Challenges with Regrind

The use of regrind can lead to various issues like possible contamination, inconsistent pellet configuration, glass fiber breakage, and polymer degradation. These problems can affect the final part dimensional control, the overall quality of the final plastic part and processing consistency.

Contamination is often the result of improper material handling. To avoid this, it is essential to establish specific and detailed material handling procedures. Properly cleaning grinders and hoppers and keeping material containers covered are just a few of the essential steps that need to be taken to maintain the purity of the regrind. Another method of avoiding contamination is to do the grinding press side and adding the regrind back into the process at the established ratio.  This will avoid any possible contamination in a separate part of the plant.

Glass-filled materials commonly exhibit some degree of fiber breakage during processing and regrinding. Using such reground material can lead to reduced mechanical properties, particularly tensile and impact strength. Moreover, maintaining dimensional control becomes more challenging due to changes in shrinkage rates. The extent of these issues depends on the amount of fiber breakage and the quantity of regrind utilized. Low rpm grinders and press side cutting while the runners or parts are warm is an effective method of reducing fiber breakage.

One common misconception about regrind is that it might process better than virgin material. While this may be true in certain cases, it is most likely that moisture or degradation of the material is the cause of the change in viscosity.  This is the case when dealing with hygroscopic resins with hydrolytic degradation or thermally degraded materials.  Please note that the mechanical properties of the regrind are compromised in these cases and the final parts molded with regrind will have diminished mechanical attributes, which can impact their performance of the parts.

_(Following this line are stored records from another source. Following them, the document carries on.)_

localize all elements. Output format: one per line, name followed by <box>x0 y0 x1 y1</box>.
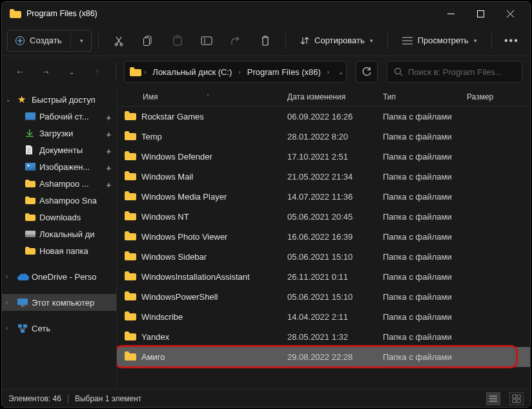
sidebar-item-ashampoo-snap[interactable]: Ashampoo Sna <box>2 192 116 209</box>
table-row[interactable]: Windows Defender17.10.2021 2:51Папка с ф… <box>117 147 530 167</box>
column-name[interactable]: Имя˄ <box>125 92 287 101</box>
folder-icon <box>125 231 136 242</box>
pin-icon <box>106 130 112 136</box>
sidebar-this-pc[interactable]: ›Этот компьютер <box>2 294 116 311</box>
copy-button[interactable] <box>135 30 161 52</box>
chevron-down-icon: ▾ <box>80 37 83 44</box>
svg-rect-1 <box>477 10 484 17</box>
refresh-button[interactable] <box>356 61 378 83</box>
table-row[interactable]: Windscribe14.04.2022 2:11Папка с файлами <box>117 307 530 327</box>
crumb-program-files[interactable]: Program Files (x86) <box>243 67 325 77</box>
up-button[interactable]: ↑ <box>87 61 108 82</box>
svg-rect-17 <box>25 112 36 119</box>
svg-rect-29 <box>517 395 520 398</box>
folder-icon <box>125 331 136 342</box>
maximize-button[interactable] <box>466 2 495 25</box>
minimize-button[interactable] <box>436 2 466 25</box>
sort-icon <box>300 36 309 45</box>
svg-rect-12 <box>176 36 179 37</box>
monitor-icon <box>17 297 28 308</box>
back-button[interactable]: ← <box>10 61 30 82</box>
folder-icon <box>125 351 136 362</box>
folder-icon <box>125 211 136 222</box>
rename-button[interactable] <box>194 30 220 52</box>
file-date: 28.05.2021 1:32 <box>287 332 383 342</box>
table-row[interactable]: WindowsInstallationAssistant26.11.2021 0… <box>117 267 530 287</box>
table-row[interactable]: Windows NT05.06.2021 20:45Папка с файлам… <box>117 207 530 227</box>
file-date: 06.09.2022 16:26 <box>287 112 383 121</box>
breadcrumb[interactable]: › Локальный диск (C:) › Program Files (x… <box>124 61 347 83</box>
folder-icon <box>125 131 136 142</box>
table-row[interactable]: Temp28.01.2022 8:20Папка с файлами <box>117 127 530 147</box>
delete-button[interactable] <box>252 30 279 52</box>
share-button[interactable] <box>223 30 249 52</box>
table-row[interactable]: Yandex28.05.2021 1:32Папка с файлами <box>117 327 530 347</box>
file-name: Windows Media Player <box>141 192 227 202</box>
table-row[interactable]: Амиго29.08.2022 22:28Папка с файлами <box>117 347 530 367</box>
file-type: Папка с файлами <box>383 132 467 142</box>
view-label: Просмотреть <box>418 36 469 45</box>
sidebar-item-desktop[interactable]: Рабочий ст... <box>2 108 116 125</box>
sort-button[interactable]: Сортировать ▾ <box>292 30 381 52</box>
chevron-down-icon[interactable]: ⌄ <box>332 68 347 76</box>
folder-icon <box>125 171 136 182</box>
folder-icon <box>125 191 136 202</box>
picture-icon <box>25 162 36 172</box>
forward-button[interactable]: → <box>36 61 56 82</box>
column-size[interactable]: Размер <box>467 92 530 101</box>
more-button[interactable]: ••• <box>498 30 525 52</box>
column-type[interactable]: Тип <box>383 92 467 101</box>
paste-button[interactable] <box>164 30 190 52</box>
file-date: 05.06.2021 15:10 <box>287 252 383 262</box>
file-date: 26.11.2021 0:11 <box>287 272 383 282</box>
sidebar-network[interactable]: ›Сеть <box>2 320 116 337</box>
file-name: Windscribe <box>141 312 183 322</box>
table-row[interactable]: Rockstar Games06.09.2022 16:26Папка с фа… <box>117 107 530 127</box>
column-headers: Имя˄ Дата изменения Тип Размер <box>117 87 530 107</box>
sidebar-quick-access[interactable]: ⌄★Быстрый доступ <box>2 91 116 108</box>
search-placeholder: Поиск в: Program Files... <box>408 67 502 77</box>
view-button[interactable]: Просмотреть ▾ <box>394 30 485 52</box>
folder-icon <box>125 151 136 162</box>
sidebar-onedrive[interactable]: ›OneDrive - Perso <box>2 268 116 285</box>
svg-line-16 <box>400 74 402 76</box>
svg-rect-10 <box>144 37 150 45</box>
table-row[interactable]: Windows Mail21.05.2022 21:34Папка с файл… <box>117 167 530 187</box>
sidebar-item-ashampoo[interactable]: Ashampoo ... <box>2 175 116 192</box>
thumbnails-view-button[interactable] <box>509 392 524 405</box>
drive-icon <box>25 229 36 239</box>
sidebar-item-pictures[interactable]: Изображен... <box>2 158 116 175</box>
close-button[interactable] <box>495 2 525 25</box>
chevron-down-icon[interactable]: ⌄ <box>61 61 82 82</box>
file-list: Имя˄ Дата изменения Тип Размер Rockstar … <box>117 87 530 389</box>
crumb-local-disk[interactable]: Локальный диск (C:) <box>148 67 236 77</box>
table-row[interactable]: Windows Sidebar05.06.2021 15:10Папка с ф… <box>117 247 530 267</box>
svg-rect-30 <box>513 399 516 403</box>
search-input[interactable]: Поиск в: Program Files... <box>387 61 522 83</box>
details-view-button[interactable] <box>486 392 500 405</box>
chevron-right-icon: › <box>236 68 243 76</box>
table-row[interactable]: Windows Media Player14.07.2022 11:36Папк… <box>117 187 530 207</box>
sidebar-item-documents[interactable]: Документы <box>2 142 116 158</box>
pin-icon <box>106 113 112 120</box>
svg-point-15 <box>395 68 401 74</box>
cut-button[interactable] <box>105 30 132 52</box>
sort-label: Сортировать <box>314 36 365 45</box>
titlebar: Program Files (x86) <box>2 2 530 25</box>
column-date[interactable]: Дата изменения <box>287 92 383 101</box>
sidebar-item-local-disk[interactable]: Локальный ди <box>2 225 116 242</box>
file-name: WindowsInstallationAssistant <box>141 272 250 282</box>
sidebar-item-downloads[interactable]: Загрузки <box>2 125 116 142</box>
network-icon <box>17 323 28 333</box>
svg-point-20 <box>28 165 30 167</box>
table-row[interactable]: Windows Photo Viewer16.06.2022 16:39Папк… <box>117 227 530 247</box>
svg-rect-24 <box>21 305 25 307</box>
sort-indicator-icon: ˄ <box>207 94 209 100</box>
file-type: Папка с файлами <box>383 332 467 342</box>
sidebar-item-new-folder[interactable]: Новая папка <box>2 242 116 259</box>
sidebar-item-downloads-en[interactable]: Downloads <box>2 209 116 225</box>
new-button[interactable]: Создать ▾ <box>7 30 92 52</box>
table-row[interactable]: WindowsPowerShell05.06.2021 15:10Папка с… <box>117 287 530 307</box>
folder-icon <box>25 212 36 222</box>
file-name: Амиго <box>141 352 165 362</box>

Consideration for Regrind Particle Size

Another crucial factor to consider is the particle size of the regrind. The size of the particles, whether large particles, small particles, or fines, can significantly affect the performance of the regrind. Inconsistent sizes, especially large variations, may lead to non-uniform melting and variable drying rates for hygroscopic resins. The larger the particle, the longer it will take to dry.  This can cause issues such as variations in shrinkage, part weights, dimensional results, warpage, functional deficiencies, and even non-melt in the parts, particularly for semi-crystalline materials. Additionally, fines can cause unwanted black specs or discoloration streaks in transparent or translucent materials because of degradation of the fines. Consider using screens with your grinders to greatly reduce adding the fines into the process or separating large particles before they are introduced into the hopper.


Methods of Regrind Use

There are several ways of managing the use of regrind in plastic part production:

  1. The 75-25 Blend Ratio: This method, commonly recommended by many material suppliers, suggests using a blend of 75% virgin material and 25% regrind. This approach typically works well if the regrind is consistent in pellet size, free from contamination or degradation, and blended properly. However, it's essential to evaluate the mechanical property retention for your application if using this method, especially when using glass-filled materials. The regrind will receive numerous heat histories but it is considered to be limited in this percentage of regrind.
  2. Cascade Regrinding: This innovative method involves using 100% virgin material in the first production run. The regrind generated from this run is marked as "first generation" and used entirely in the second production run. The process continues for subsequent runs until all the regrind is utilized. While this approach may work effectively for certain applications, it might not be ideal for hygroscopic materials due to moisture uptake and drying concerns. It may also pose challenges in demanding applications that have specific mechanical requirements, especially for glass-filled materials. It is also important to know that hot material will absorb more moisture so it is imperative to effectively dry the material before each use.
  3. Application-Specific Usage: The third method focuses on tailoring the use of regrind to the specific requirements of each part. Some parts may tolerate using 100% regrind, while others demand 100% virgin material to meet stringent product and performance criteria.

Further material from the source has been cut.